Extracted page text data
+++

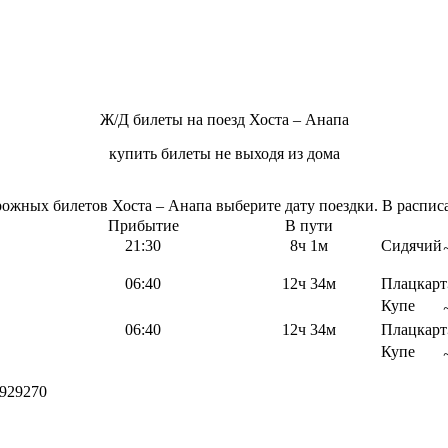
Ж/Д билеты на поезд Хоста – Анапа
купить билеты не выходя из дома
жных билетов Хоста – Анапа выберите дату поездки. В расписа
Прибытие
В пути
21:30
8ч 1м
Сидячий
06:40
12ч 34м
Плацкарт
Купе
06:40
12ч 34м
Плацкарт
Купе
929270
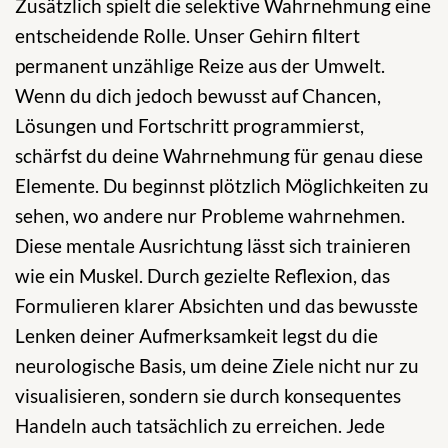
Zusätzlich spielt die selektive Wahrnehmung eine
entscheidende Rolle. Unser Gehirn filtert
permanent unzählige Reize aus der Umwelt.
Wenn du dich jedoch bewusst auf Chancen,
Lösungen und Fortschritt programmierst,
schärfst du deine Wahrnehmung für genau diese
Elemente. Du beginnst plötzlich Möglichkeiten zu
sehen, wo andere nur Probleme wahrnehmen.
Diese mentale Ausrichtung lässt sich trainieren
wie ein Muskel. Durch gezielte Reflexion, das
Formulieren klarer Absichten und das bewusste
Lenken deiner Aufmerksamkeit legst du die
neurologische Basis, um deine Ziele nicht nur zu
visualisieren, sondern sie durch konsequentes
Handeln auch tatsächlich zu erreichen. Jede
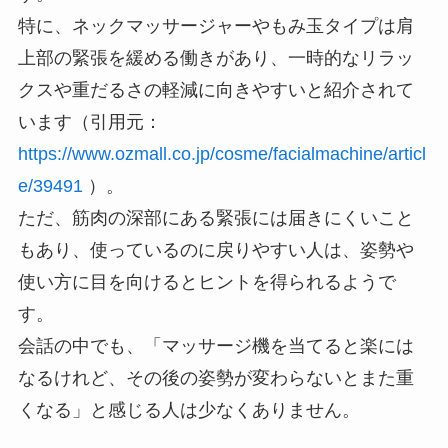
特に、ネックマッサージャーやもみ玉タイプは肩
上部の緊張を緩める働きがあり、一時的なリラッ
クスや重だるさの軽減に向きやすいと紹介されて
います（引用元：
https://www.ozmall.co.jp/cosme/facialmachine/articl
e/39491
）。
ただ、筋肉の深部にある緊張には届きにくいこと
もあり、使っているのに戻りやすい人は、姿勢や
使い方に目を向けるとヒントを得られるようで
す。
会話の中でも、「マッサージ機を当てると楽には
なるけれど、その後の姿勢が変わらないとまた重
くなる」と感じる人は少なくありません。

+++

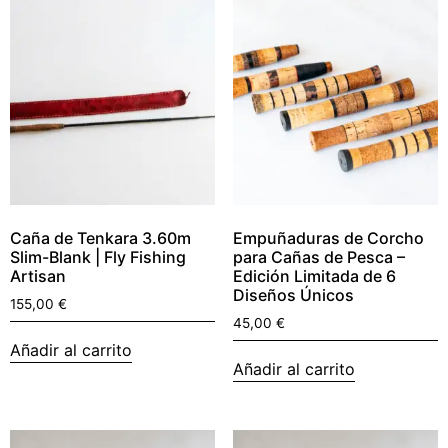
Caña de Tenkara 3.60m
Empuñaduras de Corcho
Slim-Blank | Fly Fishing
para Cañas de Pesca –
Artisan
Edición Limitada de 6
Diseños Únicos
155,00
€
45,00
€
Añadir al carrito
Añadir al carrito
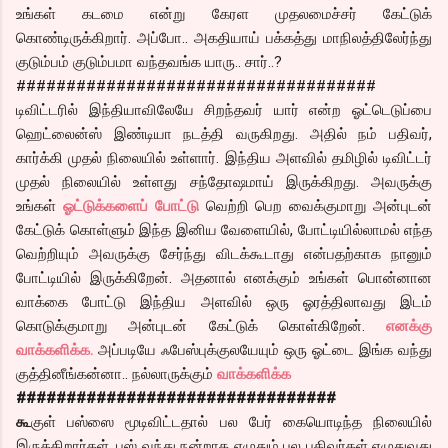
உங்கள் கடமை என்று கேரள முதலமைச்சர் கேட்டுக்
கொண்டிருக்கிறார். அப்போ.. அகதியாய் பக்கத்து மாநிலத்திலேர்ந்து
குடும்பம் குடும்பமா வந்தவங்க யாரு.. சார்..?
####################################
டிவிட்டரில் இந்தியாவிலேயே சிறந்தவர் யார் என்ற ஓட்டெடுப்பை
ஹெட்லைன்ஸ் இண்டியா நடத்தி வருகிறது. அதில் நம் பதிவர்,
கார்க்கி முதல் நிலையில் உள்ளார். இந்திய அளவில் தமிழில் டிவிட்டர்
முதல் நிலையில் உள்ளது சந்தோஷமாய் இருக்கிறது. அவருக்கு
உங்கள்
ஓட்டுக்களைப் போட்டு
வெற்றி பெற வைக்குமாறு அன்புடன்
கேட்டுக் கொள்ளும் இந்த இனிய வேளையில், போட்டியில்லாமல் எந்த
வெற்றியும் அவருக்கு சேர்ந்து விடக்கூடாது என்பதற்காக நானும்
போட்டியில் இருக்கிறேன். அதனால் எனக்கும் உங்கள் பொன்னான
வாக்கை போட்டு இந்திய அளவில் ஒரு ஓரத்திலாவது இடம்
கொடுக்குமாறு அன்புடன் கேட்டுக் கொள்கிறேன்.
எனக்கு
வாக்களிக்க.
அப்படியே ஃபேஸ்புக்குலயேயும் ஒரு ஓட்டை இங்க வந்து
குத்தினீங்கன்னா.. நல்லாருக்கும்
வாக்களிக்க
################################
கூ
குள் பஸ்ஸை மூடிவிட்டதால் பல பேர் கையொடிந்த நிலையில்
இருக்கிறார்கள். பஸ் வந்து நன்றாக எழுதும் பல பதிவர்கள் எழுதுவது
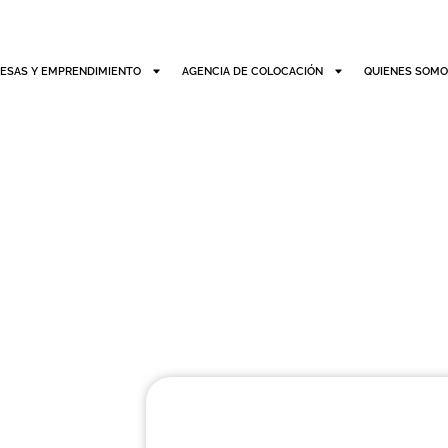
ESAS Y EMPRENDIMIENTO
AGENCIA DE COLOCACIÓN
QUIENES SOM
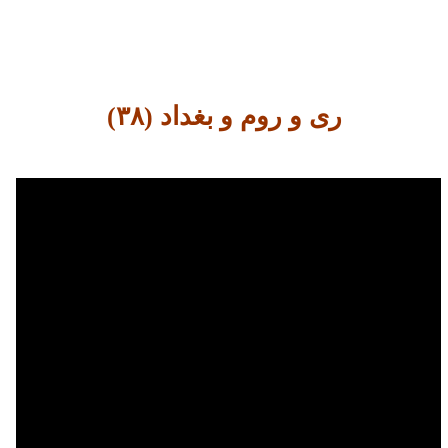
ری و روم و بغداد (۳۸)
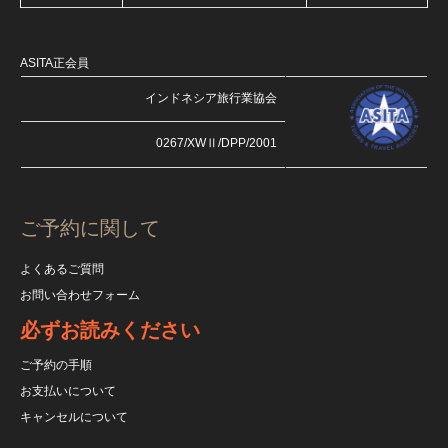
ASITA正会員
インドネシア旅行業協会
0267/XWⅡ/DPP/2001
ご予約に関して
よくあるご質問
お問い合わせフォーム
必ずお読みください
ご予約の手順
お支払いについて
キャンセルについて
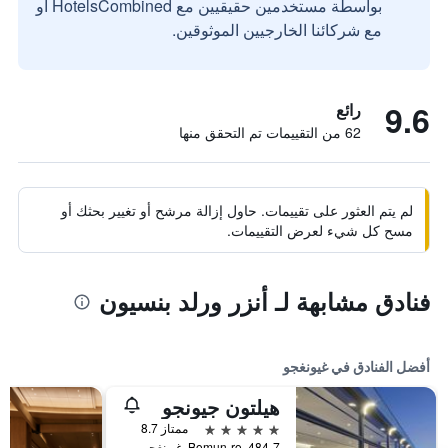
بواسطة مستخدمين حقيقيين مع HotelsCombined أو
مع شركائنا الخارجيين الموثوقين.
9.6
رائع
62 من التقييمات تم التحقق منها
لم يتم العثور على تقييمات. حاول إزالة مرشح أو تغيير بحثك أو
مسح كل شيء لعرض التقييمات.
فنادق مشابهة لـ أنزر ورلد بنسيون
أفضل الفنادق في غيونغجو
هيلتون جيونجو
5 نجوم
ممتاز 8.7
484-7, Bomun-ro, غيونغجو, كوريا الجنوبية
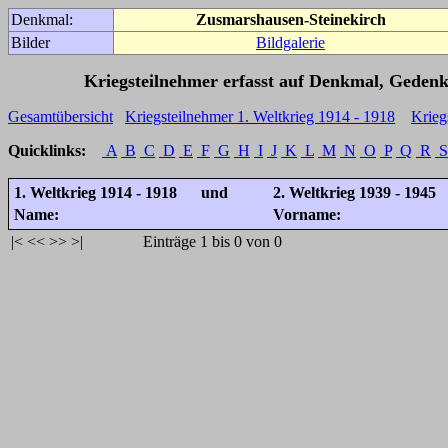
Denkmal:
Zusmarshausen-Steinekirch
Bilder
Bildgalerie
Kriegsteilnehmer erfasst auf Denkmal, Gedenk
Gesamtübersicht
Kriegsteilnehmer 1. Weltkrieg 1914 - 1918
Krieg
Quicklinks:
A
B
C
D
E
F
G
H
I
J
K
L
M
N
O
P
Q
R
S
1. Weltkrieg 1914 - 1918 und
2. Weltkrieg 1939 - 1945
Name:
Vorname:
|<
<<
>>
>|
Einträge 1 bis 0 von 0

+++

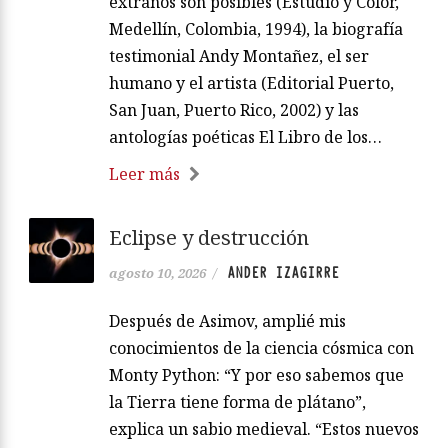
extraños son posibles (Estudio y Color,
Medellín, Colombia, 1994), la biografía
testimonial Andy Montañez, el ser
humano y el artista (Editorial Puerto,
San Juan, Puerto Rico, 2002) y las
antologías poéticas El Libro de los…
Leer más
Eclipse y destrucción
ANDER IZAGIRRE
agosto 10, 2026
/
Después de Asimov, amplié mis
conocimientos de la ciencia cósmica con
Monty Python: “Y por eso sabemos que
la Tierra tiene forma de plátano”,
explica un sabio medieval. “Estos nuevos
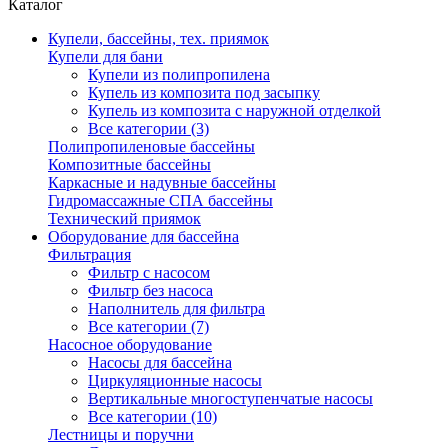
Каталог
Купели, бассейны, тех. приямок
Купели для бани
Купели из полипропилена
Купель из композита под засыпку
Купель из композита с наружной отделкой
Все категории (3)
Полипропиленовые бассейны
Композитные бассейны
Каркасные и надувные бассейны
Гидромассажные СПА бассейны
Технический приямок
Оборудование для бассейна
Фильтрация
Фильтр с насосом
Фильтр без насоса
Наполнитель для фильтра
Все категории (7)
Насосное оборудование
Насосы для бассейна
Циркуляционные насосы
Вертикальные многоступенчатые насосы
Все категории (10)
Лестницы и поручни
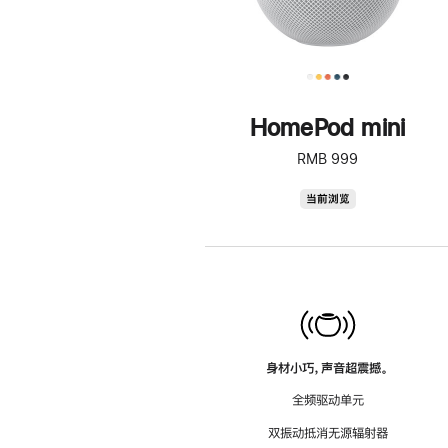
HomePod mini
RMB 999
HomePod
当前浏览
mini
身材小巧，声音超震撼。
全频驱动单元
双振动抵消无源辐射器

+++

§ Assigned task
Check each line above for the word "Анапа" and copy the ones that have it.

§ Task response
Ж/Д билеты на поезд Хоста – Анапа
жных билетов Хоста – Анапа выберите дату поездки. В расписа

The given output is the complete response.